Task prompt | In the listing below, find the line with "Dofinansowanie ustawowych zadań" and the line with "której mowa w". Repeat those two lines and all lines between them exactly.

Records for the exercise |
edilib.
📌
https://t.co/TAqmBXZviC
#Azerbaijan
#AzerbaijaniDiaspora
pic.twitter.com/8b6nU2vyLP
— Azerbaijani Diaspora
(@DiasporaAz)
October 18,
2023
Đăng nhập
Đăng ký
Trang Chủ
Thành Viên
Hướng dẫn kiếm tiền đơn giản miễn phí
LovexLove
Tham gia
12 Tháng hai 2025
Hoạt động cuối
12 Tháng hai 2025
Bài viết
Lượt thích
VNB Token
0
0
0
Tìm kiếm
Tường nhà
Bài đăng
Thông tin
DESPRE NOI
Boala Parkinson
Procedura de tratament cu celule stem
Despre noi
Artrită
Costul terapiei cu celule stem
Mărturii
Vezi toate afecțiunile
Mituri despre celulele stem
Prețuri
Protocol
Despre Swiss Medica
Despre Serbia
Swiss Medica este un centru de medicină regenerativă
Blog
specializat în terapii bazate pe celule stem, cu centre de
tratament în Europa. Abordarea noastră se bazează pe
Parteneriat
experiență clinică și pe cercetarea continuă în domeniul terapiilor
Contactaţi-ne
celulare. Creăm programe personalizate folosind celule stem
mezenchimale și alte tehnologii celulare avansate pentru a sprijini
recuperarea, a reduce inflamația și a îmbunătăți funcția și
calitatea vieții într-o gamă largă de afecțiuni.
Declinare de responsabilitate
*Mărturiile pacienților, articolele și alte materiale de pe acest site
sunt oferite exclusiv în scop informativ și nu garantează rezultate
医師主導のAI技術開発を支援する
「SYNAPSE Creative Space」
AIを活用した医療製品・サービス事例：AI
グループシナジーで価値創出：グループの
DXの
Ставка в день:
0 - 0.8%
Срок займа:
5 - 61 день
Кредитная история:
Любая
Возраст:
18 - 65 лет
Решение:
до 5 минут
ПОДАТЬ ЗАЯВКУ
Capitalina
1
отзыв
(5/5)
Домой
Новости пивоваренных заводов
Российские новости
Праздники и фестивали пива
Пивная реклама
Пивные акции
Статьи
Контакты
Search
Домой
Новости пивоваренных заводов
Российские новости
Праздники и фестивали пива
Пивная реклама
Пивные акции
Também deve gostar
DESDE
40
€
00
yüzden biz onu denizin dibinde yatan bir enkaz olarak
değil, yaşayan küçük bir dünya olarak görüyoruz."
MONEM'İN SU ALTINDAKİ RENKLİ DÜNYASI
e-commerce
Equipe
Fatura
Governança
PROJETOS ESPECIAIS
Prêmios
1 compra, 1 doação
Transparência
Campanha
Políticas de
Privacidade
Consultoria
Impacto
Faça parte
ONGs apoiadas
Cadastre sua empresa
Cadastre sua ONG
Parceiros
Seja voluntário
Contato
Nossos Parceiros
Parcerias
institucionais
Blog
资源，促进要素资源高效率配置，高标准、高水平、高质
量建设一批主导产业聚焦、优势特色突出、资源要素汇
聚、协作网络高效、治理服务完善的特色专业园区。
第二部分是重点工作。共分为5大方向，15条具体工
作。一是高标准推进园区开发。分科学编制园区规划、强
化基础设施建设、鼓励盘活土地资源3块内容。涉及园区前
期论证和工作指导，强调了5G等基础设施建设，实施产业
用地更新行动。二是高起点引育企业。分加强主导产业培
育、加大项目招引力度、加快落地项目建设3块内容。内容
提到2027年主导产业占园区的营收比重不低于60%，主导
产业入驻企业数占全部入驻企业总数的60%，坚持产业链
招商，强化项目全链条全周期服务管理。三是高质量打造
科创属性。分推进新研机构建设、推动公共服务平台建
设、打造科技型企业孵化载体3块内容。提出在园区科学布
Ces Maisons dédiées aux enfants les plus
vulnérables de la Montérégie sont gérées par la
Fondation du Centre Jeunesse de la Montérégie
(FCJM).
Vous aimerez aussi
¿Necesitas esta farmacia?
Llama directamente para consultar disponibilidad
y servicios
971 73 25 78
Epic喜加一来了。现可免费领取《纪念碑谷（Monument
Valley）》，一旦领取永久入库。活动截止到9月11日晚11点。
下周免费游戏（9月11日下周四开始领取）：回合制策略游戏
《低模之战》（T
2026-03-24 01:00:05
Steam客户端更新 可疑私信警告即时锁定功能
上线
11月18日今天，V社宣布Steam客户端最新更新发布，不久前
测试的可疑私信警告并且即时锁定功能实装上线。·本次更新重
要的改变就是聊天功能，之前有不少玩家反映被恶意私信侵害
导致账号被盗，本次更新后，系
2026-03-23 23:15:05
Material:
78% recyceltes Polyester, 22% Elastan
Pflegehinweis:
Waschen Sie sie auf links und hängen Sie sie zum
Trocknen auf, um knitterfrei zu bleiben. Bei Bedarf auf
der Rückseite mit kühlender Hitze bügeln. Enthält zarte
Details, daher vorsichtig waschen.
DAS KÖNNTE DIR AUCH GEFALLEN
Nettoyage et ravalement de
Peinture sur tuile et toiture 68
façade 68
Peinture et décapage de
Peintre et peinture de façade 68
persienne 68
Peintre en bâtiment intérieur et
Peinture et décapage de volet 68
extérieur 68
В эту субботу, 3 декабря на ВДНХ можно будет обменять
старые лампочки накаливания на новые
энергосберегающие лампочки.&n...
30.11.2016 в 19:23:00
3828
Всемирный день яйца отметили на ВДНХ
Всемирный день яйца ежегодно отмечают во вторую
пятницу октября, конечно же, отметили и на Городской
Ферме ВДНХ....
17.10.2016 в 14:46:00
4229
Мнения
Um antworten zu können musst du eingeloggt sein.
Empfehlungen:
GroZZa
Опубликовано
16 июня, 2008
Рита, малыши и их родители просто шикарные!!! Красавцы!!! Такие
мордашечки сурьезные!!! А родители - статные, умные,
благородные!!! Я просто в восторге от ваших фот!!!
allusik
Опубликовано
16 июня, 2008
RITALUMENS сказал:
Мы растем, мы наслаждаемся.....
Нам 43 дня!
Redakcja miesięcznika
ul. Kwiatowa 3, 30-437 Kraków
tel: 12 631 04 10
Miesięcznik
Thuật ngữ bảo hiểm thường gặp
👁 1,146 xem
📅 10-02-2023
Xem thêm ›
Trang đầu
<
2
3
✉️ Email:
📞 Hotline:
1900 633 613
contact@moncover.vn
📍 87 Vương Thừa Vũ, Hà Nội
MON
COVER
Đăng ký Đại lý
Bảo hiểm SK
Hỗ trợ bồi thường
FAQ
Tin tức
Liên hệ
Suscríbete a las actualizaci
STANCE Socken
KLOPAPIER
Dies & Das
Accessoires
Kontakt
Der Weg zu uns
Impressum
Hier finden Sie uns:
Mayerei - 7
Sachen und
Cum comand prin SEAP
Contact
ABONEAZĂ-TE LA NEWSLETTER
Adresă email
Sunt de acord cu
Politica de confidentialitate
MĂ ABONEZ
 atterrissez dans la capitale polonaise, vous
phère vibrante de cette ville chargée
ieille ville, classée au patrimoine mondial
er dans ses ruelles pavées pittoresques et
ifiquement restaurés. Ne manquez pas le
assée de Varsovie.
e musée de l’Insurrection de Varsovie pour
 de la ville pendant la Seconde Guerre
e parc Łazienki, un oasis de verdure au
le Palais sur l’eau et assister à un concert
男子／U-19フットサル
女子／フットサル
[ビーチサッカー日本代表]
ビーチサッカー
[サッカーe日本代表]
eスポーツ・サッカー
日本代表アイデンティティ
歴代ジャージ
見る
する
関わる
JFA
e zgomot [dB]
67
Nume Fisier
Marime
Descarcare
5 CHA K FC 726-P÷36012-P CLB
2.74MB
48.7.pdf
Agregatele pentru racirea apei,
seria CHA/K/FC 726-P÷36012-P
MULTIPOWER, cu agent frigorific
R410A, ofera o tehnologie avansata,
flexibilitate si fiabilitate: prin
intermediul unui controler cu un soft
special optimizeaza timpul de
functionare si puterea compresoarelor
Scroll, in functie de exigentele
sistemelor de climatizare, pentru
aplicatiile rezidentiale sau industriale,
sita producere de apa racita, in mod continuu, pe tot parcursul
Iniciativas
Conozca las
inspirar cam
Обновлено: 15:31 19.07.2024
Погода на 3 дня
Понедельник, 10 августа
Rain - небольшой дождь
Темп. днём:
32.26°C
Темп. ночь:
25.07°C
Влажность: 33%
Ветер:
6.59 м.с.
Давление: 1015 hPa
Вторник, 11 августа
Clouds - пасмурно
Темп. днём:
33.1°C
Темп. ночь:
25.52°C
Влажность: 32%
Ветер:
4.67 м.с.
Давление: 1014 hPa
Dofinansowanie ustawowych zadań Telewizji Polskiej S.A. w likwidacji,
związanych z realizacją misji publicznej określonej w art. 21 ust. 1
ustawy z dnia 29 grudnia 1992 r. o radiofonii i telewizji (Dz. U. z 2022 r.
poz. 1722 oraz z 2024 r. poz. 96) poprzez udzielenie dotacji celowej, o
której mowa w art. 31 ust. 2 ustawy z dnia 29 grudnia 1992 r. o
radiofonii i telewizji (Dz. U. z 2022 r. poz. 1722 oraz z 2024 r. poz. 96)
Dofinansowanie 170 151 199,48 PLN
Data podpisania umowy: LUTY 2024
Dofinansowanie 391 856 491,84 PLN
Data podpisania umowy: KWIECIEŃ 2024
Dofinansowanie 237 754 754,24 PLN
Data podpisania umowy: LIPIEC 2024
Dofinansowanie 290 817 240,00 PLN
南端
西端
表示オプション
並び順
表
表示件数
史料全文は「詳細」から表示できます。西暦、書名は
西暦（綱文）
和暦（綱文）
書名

Answer |
Dofinansowanie ustawowych zadań Telewizji Polskiej S.A. w likwidacji,
związanych z realizacją misji publicznej określonej w art. 21 ust. 1
ustawy z dnia 29 grudnia 1992 r. o radiofonii i telewizji (Dz. U. z 2022 r.
poz. 1722 oraz z 2024 r. poz. 96) poprzez udzielenie dotacji celowej, o
której mowa w art. 31 ust. 2 ustawy z dnia 29 grudnia 1992 r. o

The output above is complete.